Le problème dans le mal qui m’agite est que je me sens capable de plein de choses, mais je n’y arrive pas. J’ai un sentiment d’incurabilité, comme si ça devait durer toujours. Je ne suis pas satisfait de moi-même. Le soucis est que je n’aime que la perfection, je ne supporte pas de faire une erreur ou une chose à-moitié, alors pour éviter cela, pour contourner, tout simplement, je ne la fais pas.
Ce stratagème a marché un temps, du temps où mon idée de la perfection n’était pas si haute, maintenant qu’elle est au-dessous de tout, que je suis moins naïf, cela ne marche plus, simplement, le rouage s’est coincé. Et tout le temps qui passe je l’utilise à faire diversion.
Je me rends compte que les fois où j’ai bien réussi dans ma vie les choses que j’ai entrepris, je les ai réalisées sans avoir à l’esprit un besoin de perfection, les fois où j’ai accepté de faire la chose simplement sans rechercher « l’immensité éternelle ». Avec le sentiment de « m’abaisser ». Il en va ainsi de mes poèmes je crois.
J’ai pensé a quelque chose dernièrement qui m’aide beaucoup. Une oeuvre n’est pas en soi une gigantesque architecture a créer en une seule pièce, d’un coup, comme un seul bloc. Une oeuvre est une succession de petites marches, et c’est cette succession de marches qui donne la hauteur. Comme je vois les choses comme une montagne de perfections irréalisables, je m’ôte toute possibilité de les réaliser et je les contourne, tout simplement, ou les bloque par différents moyen, me plaçant dans la posture de l’échec, entraînant tout un fatras de culpabilités et de sentiments de ne pas être à la hauteur. Avec moi, c’était tout ou rien.

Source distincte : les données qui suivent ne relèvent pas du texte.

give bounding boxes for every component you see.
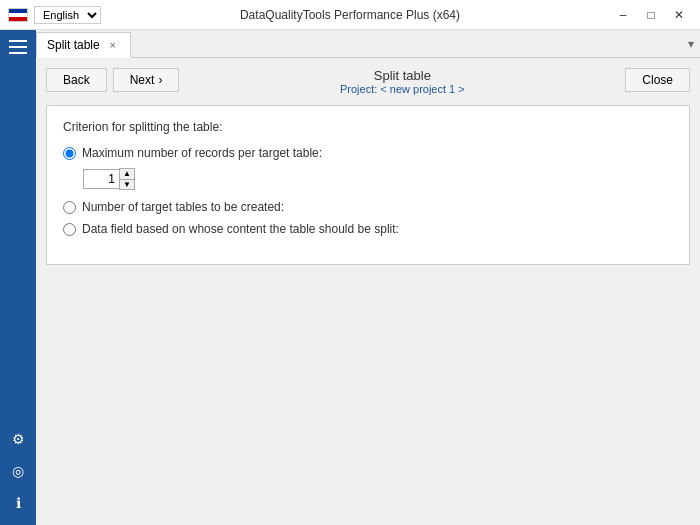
next-arrow-icon: › [158, 73, 162, 87]
radio-max-records[interactable] [63, 147, 76, 160]
title-bar: English DataQualityTools Performance Plu… [0, 0, 700, 30]
tab-close-button[interactable]: × [106, 38, 120, 52]
wizard-title-subtitle: Project: < new project 1 > [340, 83, 465, 95]
title-bar-left: English [8, 6, 101, 24]
next-button[interactable]: Next › [113, 68, 180, 92]
tab-bar: Split table × ▾ [36, 30, 700, 58]
spin-down-button[interactable]: ▼ [120, 179, 134, 189]
split-table-tab[interactable]: Split table × [36, 32, 131, 58]
info-button[interactable]: ℹ [4, 489, 32, 517]
minimize-button[interactable]: – [610, 5, 636, 25]
tab-scroll-button[interactable]: ▾ [682, 37, 700, 51]
hamburger-line-2 [9, 46, 27, 48]
help-button[interactable]: ◎ [4, 457, 32, 485]
hamburger-line-1 [9, 40, 27, 42]
tab-label: Split table [47, 38, 100, 52]
back-button[interactable]: Back [46, 68, 107, 92]
sidebar-menu-button[interactable] [4, 36, 32, 58]
label-max-records: Maximum number of records per target tab… [82, 146, 322, 160]
label-num-tables: Number of target tables to be created: [82, 200, 284, 214]
flag-icon [8, 8, 28, 22]
app-title: DataQualityTools Performance Plus (x64) [240, 8, 460, 22]
wizard-title: Split table Project: < new project 1 > [340, 68, 465, 95]
sidebar-bottom: ⚙ ◎ ℹ [4, 425, 32, 525]
spin-buttons: ▲ ▼ [119, 168, 135, 190]
option-data-field: Data field based on whose content the ta… [63, 222, 673, 236]
wizard-header: Back Next › Split table Project: < new p… [46, 68, 690, 95]
window-controls: – □ ✕ [610, 5, 692, 25]
option-max-records: Maximum number of records per target tab… [63, 146, 673, 160]
radio-num-tables[interactable] [63, 201, 76, 214]
spin-up-button[interactable]: ▲ [120, 169, 134, 179]
main-panel: Back Next › Split table Project: < new p… [36, 58, 700, 525]
close-window-button[interactable]: ✕ [666, 5, 692, 25]
language-select[interactable]: English [34, 6, 101, 24]
info-icon: ℹ [16, 495, 21, 511]
option-num-tables: Number of target tables to be created: [63, 200, 673, 214]
wizard-nav: Back Next › [46, 68, 179, 92]
close-button[interactable]: Close [625, 68, 690, 92]
restore-button[interactable]: □ [638, 5, 664, 25]
app-layout: ⚙ ◎ ℹ Split table × ▾ Back [0, 30, 700, 525]
max-records-spinner-row: ▲ ▼ [83, 168, 673, 190]
hamburger-line-3 [9, 52, 27, 54]
max-records-input[interactable] [83, 169, 119, 189]
sidebar: ⚙ ◎ ℹ [0, 30, 36, 525]
radio-data-field[interactable] [63, 223, 76, 236]
gear-icon: ⚙ [12, 431, 25, 447]
help-icon: ◎ [12, 463, 24, 479]
label-data-field: Data field based on whose content the ta… [82, 222, 399, 236]
content-area: Split table × ▾ Back Next › Split table … [36, 30, 700, 525]
options-panel: Criterion for splitting the table: Maxim… [46, 105, 690, 265]
settings-button[interactable]: ⚙ [4, 425, 32, 453]
wizard-title-text: Split table [340, 68, 465, 83]
next-label: Next [130, 73, 155, 87]
options-panel-title: Criterion for splitting the table: [63, 120, 673, 134]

Ainsi, afin de réaliser les choses de ma vie, je comprends maintenant qu’il faudra en passer par les erreurs, par les petites marches.
Pourtant, ce fait, cette « ambition castratrice » et dévorante, si elle a été ma faiblesse, peut aussi devenir la plus grande des forces. Elle sera mon désastre ou mon triomphe. Au jour d’aujourd’hui, je la verrais plutôt comme un désastre car, pris dans sa toile, je jette les yeux en arrière et je me rends compte à quel point j’ai pu perdre du temps et de précieuses énergies. Peut-être n’est-il pas trop tard. Par où commencer ? Accepter que les grands rêves en tant que tels n’existent pas, qu’ils ne sont en fait qu’un amoncellement de petits rêves en nuées de nuages. M’abaisser et entreprendre à nouveau les petite marches, même si la pensée (idiote) que ces petites marches ne sont pas dignes de moi car elles ne touchent pas à l’éternité, tant pis, il le faut, reprendre là où je m’étais arrêté. Pour éviter le principe chimique du désastre qui consiste à laisser voir que ma vie ne serait qu’un brouhaha infécond, une somnolence entre deux eaux, une perplexité en forme de piège à loups, avec, comme résultat du doute, l’absence d’éclat et d’apothéose. Peut-être, le goût de l’éternité donne sur le vide.